I AM always astounded by the persistent references in Zimbabwe’s the Herald newspaper, together with its sister publications, to former president Nelson Mandela as nothing more than what African Americans call an “Uncle Tom” or “house nigger”.
A recent example of this is contained in an article which boldly proclaims: “But the question is why Westerners embark on this charade of celebrating Mandela as if they believed in his cause? The answer is simple: Madiba, after taking the baton from the other nine ANC presidents before him, did not upset the applecart. He was content to have the crown without the crown jewels, and in so doing became the typical good African who does not pose an unusual and extraordinary threat to United States foreign policy, unlike his counterpart north of the Limpopo.”
A similar sentiment was expressed the following day, January 12, in the same newspaper about the ANC political leadership under the title “The day after the ANC centennial party”. The article says: “South Africa’s infantile disorder as it takes the young adult’s step into the real world of increasingly competitive globalised economy, is that it appears it has chosen to comfort itself with the child’s soothing medicine of economic justice. There is no economic justice in world economy.”
Given the limited print space I have, I can only sketch a few considerations that must be borne in mind in any assessment of Mandela and the South African liberation project.
The United Nations described apartheid as a crime against humanity. It created a society that was not only divided against itself and physically and psychologically torn apart, but also sought to create a multitude of black Africans who were less than human.
In recognition of this reality, Mandela made nation-building and reconciliation one of the cornerstones of his five-year term in office.
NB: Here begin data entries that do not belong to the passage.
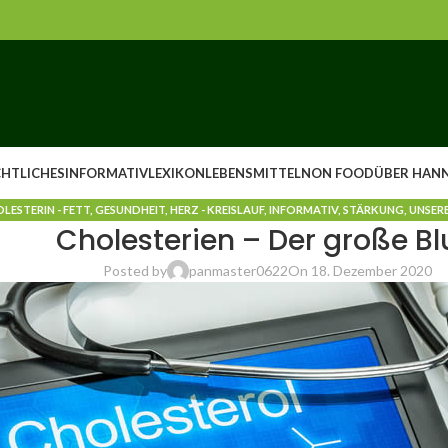
CHTLICHES
INFORMATIV
LEXIKON
LEBENSMITTEL
NON FOOD
ÜBER HANN
LESTERIN - FETT
,
GESUNDHEIT
,
HERZ - KREISLAUF
,
INFORMATIV
,
STÄRKUNG
,
UNSER
Cholesterien – Der große Bl
Posted by
panmaster0622
On 18. Dezember 2020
He recognised that for the new nation to move forward on a solid foundation he needed to forge a common nationhood and a shared sense of belonging. It is under Mandela’s stewardship that the Truth and Reconciliation Commission (TRC) was constituted. He knew that it was not possible to reconcile the past with the present, to forge the shared future without exorcising the gory atrocities of the past.
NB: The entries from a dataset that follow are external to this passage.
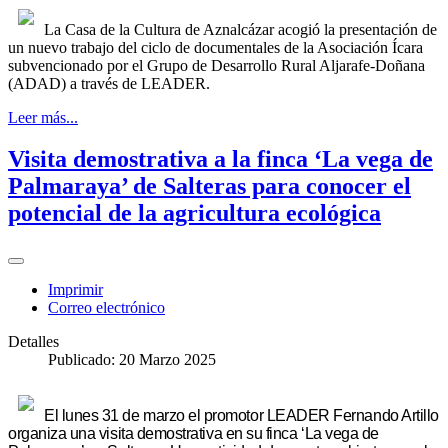
La Casa de la Cultura de Aznalcázar acogió la presentación de
un nuevo trabajo del ciclo de documentales de la Asociación Ícara
subvencionado por el Grupo de Desarrollo Rural Aljarafe-Doñana
(ADAD) a través de LEADER.
Leer más...
Visita demostrativa a la finca ‘La vega de
Palmaraya’ de Salteras para conocer el
potencial de la agricultura ecológica
Imprimir
Correo electrónico
Detalles
Publicado: 20 Marzo 2025
El lunes 31 de marzo el promotor LEADER Fernando Artillo
organiza una visita demostrativa en su finca ‘La vega de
His nation-building and reconciliation crusade helped to neutralise the Afrikaner right-wingers who had earlier on crashed and bulldozed the World Trade Centre, the venue for negotiations, with military armoured cars.
The other traumatic reality that Mandela inherited in 1994 was the all-pervasive legacy of Bantu Education, which systematically and deliberately excluded a number of key subjects like mathematics, engineering, physical sciences, actuarial sciences, architecture and others from the majority of black public learning institutions.
The consequence of this reality is that the commitment of the black democratic government that came into office in 1994 to introduce these subjects on a massive scale was severely hampered by the extreme scarcity of teachers who were able to offer these subjects. The limited number who could were grossly underqualified. To overhaul the entire Bantu Education system needed drastic measures, yet there couldn’t be any short cut to that mission. Every educationist will attest that to produce a solid pupil, teacher and lecturer requires solid formative primary school years in literacy and numeracy. That is where the entire project to overhaul the system had to begin.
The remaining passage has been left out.